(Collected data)
┄┄┄┄┄┄┄┄┄┄┄┄┄┄┄┄┄┄┄┄
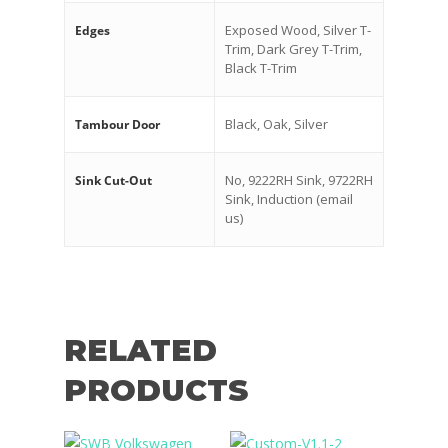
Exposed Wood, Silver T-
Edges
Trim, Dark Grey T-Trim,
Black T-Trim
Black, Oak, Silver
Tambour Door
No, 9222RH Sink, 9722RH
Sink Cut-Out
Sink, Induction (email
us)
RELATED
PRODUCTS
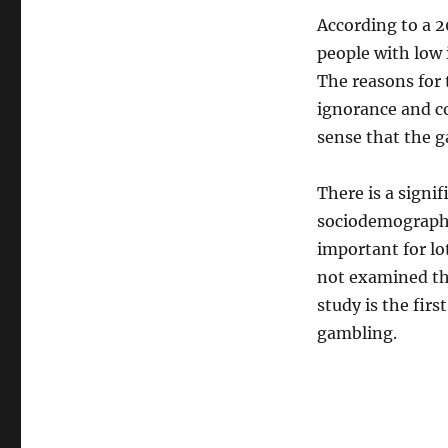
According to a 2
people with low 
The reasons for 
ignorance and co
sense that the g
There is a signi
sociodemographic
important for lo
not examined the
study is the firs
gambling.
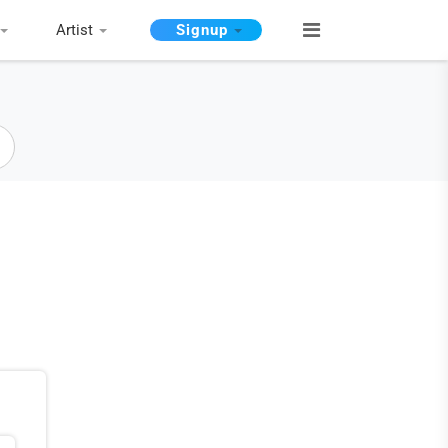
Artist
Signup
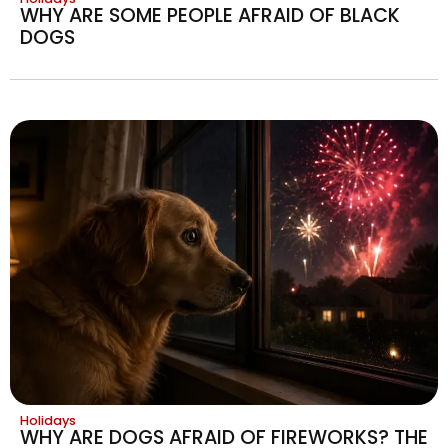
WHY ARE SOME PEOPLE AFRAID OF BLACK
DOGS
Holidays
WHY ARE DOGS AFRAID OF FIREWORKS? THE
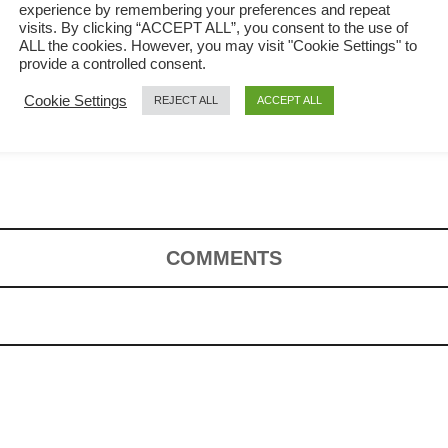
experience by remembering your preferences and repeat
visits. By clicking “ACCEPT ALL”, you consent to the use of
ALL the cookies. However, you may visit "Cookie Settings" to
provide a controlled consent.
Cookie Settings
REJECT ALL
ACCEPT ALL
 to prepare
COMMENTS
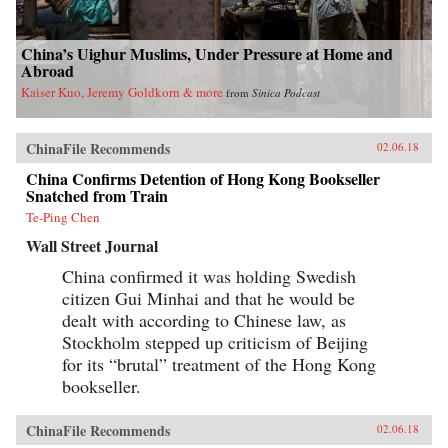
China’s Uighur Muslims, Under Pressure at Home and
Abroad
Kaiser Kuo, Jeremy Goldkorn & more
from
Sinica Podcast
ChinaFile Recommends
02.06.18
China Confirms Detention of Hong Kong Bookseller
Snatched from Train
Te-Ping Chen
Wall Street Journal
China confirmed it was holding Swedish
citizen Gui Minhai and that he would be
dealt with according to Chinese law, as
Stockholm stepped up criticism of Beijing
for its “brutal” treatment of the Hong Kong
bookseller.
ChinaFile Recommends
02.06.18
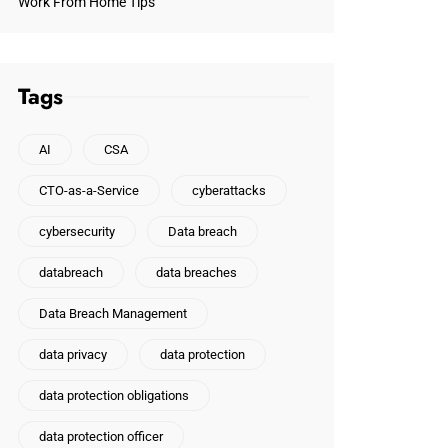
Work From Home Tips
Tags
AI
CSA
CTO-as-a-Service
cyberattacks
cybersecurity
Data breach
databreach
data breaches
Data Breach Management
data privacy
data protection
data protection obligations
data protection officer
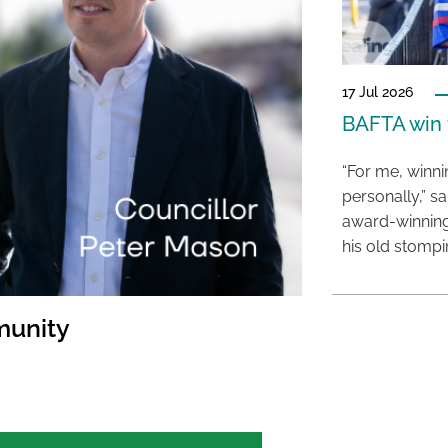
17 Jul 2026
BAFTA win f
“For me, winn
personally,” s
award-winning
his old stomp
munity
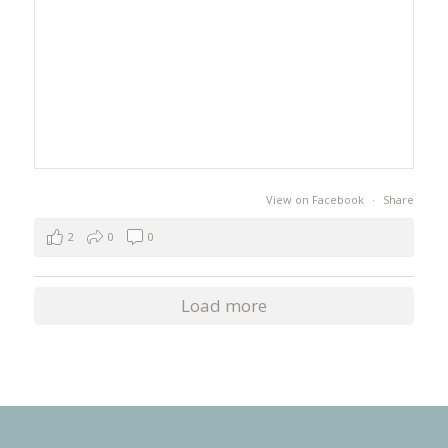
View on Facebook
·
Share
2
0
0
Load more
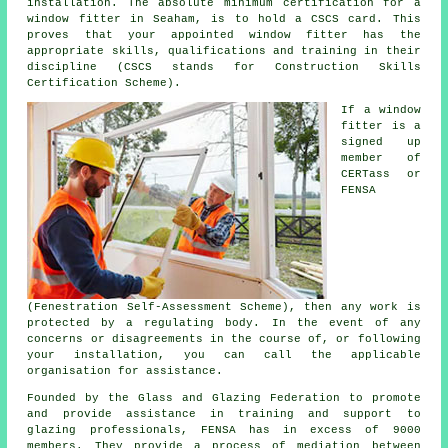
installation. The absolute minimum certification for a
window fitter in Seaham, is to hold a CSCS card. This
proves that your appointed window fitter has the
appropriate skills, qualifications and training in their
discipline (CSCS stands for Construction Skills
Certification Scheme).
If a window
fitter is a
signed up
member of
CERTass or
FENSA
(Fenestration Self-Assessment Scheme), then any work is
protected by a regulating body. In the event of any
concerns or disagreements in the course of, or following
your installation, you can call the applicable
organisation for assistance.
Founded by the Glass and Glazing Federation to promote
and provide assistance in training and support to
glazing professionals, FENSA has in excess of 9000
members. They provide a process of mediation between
┄┄┄┄┄┄┄┄┄┄┄┄┄┄┄┄┄┄┄┄
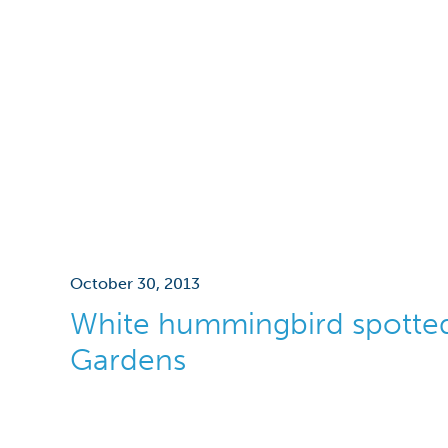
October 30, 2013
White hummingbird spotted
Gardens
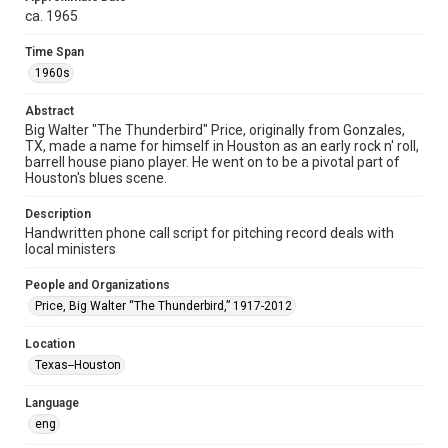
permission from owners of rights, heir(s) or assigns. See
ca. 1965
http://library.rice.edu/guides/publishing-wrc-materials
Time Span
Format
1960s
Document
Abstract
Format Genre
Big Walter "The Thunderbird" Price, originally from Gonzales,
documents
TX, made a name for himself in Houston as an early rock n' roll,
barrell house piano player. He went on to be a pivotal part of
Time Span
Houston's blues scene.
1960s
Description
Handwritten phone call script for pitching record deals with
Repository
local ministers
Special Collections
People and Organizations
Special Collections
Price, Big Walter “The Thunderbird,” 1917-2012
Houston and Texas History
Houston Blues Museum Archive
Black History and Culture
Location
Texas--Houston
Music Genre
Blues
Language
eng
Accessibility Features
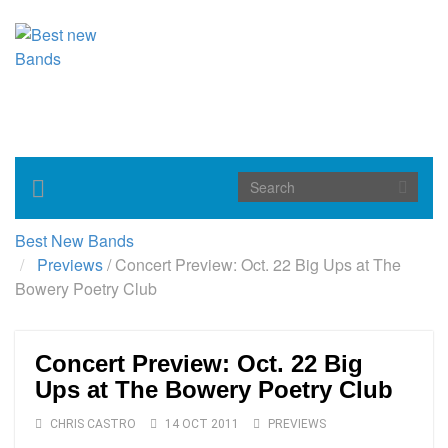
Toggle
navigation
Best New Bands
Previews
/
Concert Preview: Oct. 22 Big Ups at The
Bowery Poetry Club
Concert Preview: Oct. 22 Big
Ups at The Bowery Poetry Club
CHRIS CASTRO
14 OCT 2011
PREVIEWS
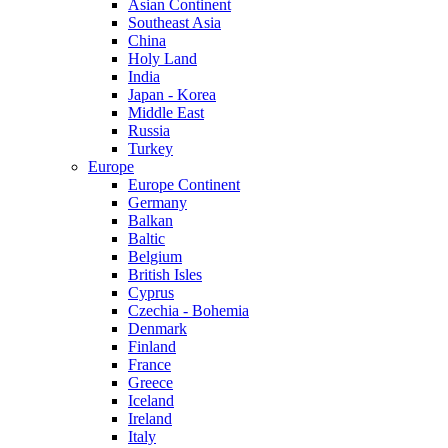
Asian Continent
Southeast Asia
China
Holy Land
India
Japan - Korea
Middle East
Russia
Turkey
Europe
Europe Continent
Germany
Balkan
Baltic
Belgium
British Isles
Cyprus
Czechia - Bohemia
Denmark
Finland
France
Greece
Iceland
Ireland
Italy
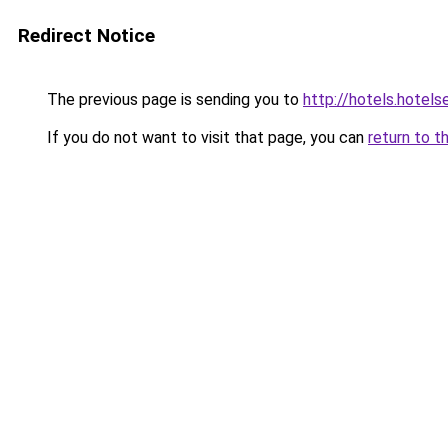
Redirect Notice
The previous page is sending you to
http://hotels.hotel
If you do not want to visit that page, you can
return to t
┄┄┄┄┄┄┄┄┄┄┄┄┄┄┄┄┄┄┄┄
REQUIRED WORK — Check each line above for the word "window", and copy the lines where it appears.

RESPONSE BELOW —
window fitter in Seaham, is to hold a CSCS card. This
proves that your appointed window fitter has the
If a window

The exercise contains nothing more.